→ **BRIEF**: Read the records below and report each line in which "through" occurs.
::::
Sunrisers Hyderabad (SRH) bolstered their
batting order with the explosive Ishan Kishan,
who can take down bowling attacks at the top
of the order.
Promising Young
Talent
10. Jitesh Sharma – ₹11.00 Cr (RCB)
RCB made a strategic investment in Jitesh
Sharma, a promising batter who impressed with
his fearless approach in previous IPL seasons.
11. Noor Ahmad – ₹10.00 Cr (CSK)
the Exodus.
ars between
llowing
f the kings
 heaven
::::
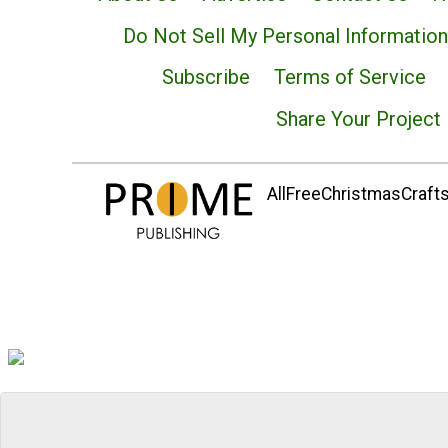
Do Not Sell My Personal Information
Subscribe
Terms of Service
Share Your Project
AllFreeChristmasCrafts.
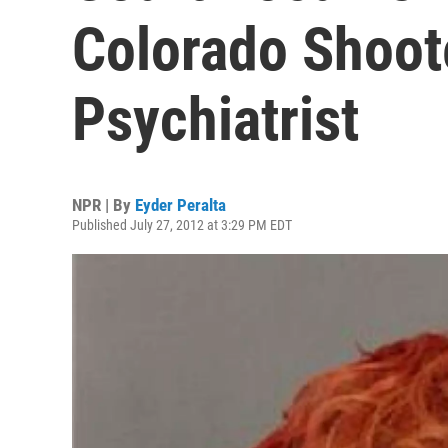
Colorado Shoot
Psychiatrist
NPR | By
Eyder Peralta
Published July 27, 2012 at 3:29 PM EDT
::::
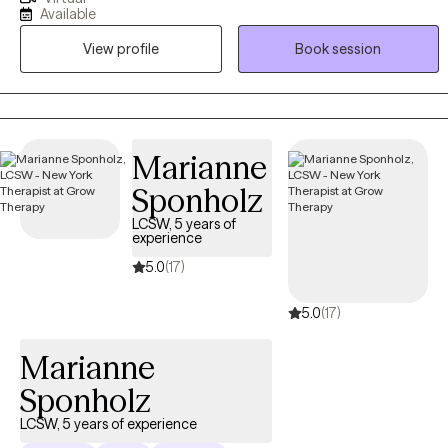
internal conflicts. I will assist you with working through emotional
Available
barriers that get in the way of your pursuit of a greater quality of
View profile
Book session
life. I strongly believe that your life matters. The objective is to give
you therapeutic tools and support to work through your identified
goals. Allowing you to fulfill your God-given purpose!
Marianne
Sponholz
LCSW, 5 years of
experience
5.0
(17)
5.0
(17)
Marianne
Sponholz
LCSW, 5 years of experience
::::
→ **SOLVED PROBLEM**:
internal conflicts. I will assist you with working through emotional
you therapeutic tools and support to work through your identified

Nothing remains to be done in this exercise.